Getting the best out of life.

It's very easy to be overwhelmed with life changes when you're bogged down in circumstances beyond your control but life is what you make it and sometimes those changes can actually be used to good effect.  For instance I go over to my mum's once a week which could be viewed as something else to be fitted into a busy schedule especially on the weeks when she is driving me up the wall.  Instead I love the four hours I have completely to myself while she's at her 'posh lunch club' and whenever possible use them to relax in peace and quiet.  In dementia one of the things that families often find hard to handle is when their loved one goes into 'host' mode, behaving differently when others are around than they behave with the one most closely concerned with caring for them.  This can have the effect of making it seem as if they 'don't have dementia very badly' which I can see must be difficult if you're trying to persuade professionals, or even other family members, that there is a problem.  There is however another way of looking at it I think.  I've noticed that Ash is able to function well in some social situations.  I've also noticed that afterwards he is quiet and spends time doing nothing other than watching yet another episode of The Chase or simply staring into space.  I could, as some people are, be irritated by this looking on it as an example of him making more of an effort with others than he does with me but I know that's not true.  He can cope in a social situation as long as it's not a large group but  he does find it all tiring at the very least and even, quite possibly, exhausting as he manages to keep up with what's going on.  So I have a choice.  I can be irritated by the 'hosting mode' and keep us in isolation or I can (and do) manage the situation carefully so that we have a better social life than we've had in a long time.   I know which I prefer and understanding the behaviour is the key.

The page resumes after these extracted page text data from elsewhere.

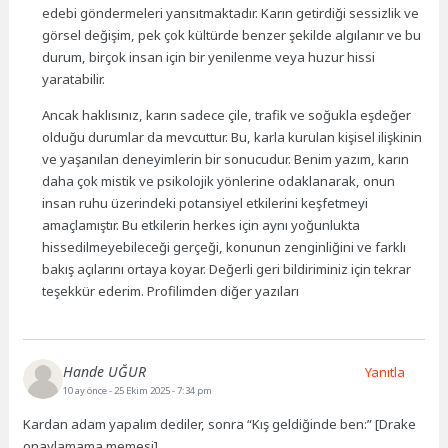
edebi göndermeleri yansıtmaktadır. Karın getirdiği sessizlik ve
görsel değişim, pek çok kültürde benzer şekilde algılanır ve bu
durum, birçok insan için bir yenilenme veya huzur hissi
yaratabilir.
Ancak haklısınız, karın sadece çile, trafik ve soğukla eşdeğer
olduğu durumlar da mevcuttur. Bu, karla kurulan kişisel ilişkinin
ve yaşanılan deneyimlerin bir sonucudur. Benim yazım, karın
daha çok mistik ve psikolojik yönlerine odaklanarak, onun
insan ruhu üzerindeki potansiyel etkilerini keşfetmeyi
amaçlamıştır. Bu etkilerin herkes için aynı yoğunlukta
hissedilmeyebileceği gerçeği, konunun zenginliğini ve farklı
bakış açılarını ortaya koyar. Değerli geri bildiriminiz için tekrar
teşekkür ederim. Profilimden diğer yazıları
Hande UĞUR
Yanıtla
10 ay önce
- 25 Ekim 2025 - 7:34 pm
Kardan adam yapalım dediler, sonra “Kış geldiğinde ben:” [Drake
onaylamama memesi]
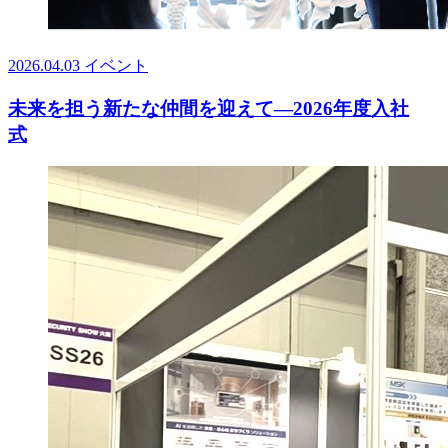
2026.04.03
イベント
未来を担う新たな仲間を迎えて—2026年度入社
式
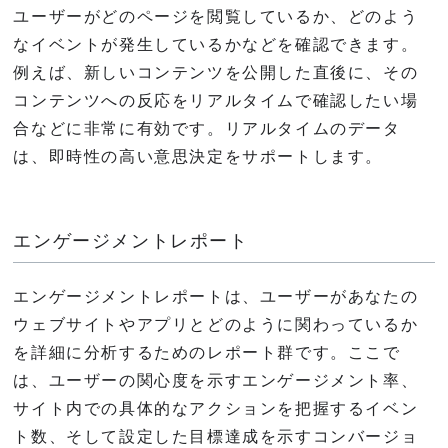
ユーザーがどのページを閲覧しているか、どのよう
なイベントが発生しているかなどを確認できます。
例えば、新しいコンテンツを公開した直後に、その
コンテンツへの反応をリアルタイムで確認したい場
合などに非常に有効です。リアルタイムのデータ
は、即時性の高い意思決定をサポートします。
エンゲージメントレポート
エンゲージメントレポートは、ユーザーがあなたの
ウェブサイトやアプリとどのように関わっているか
を詳細に分析するためのレポート群です。ここで
は、ユーザーの関心度を示すエンゲージメント率、
サイト内での具体的なアクションを把握するイベン
ト数、そして設定した目標達成を示すコンバージョ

Please feel free to comment or email me at memoryfortwo@gmail.com.  I'd love to hear from you.

Comments

Sarah H said…
I like the ‘host mode’ idea - think it is probably a lot more common that we think . . .
Ann said…
Yes I see the ‘host mode’ too, on a regular basis, and I also think it’s so courageous of my OH to make such a tremendous effort to appear ‘normal’ (ie sociable). Especially as I know how much this takes out of him, both physically and mentally.

So apart from the odd occasion (ie when you are trying to get help for both of you), I love to see my wonderful OH be as he was (before this horrific disease took over). Even if it is only for a short time......long may the ‘host mode’ last.

As Jane has quite rightly stated, it’s about turning a negative into a positive.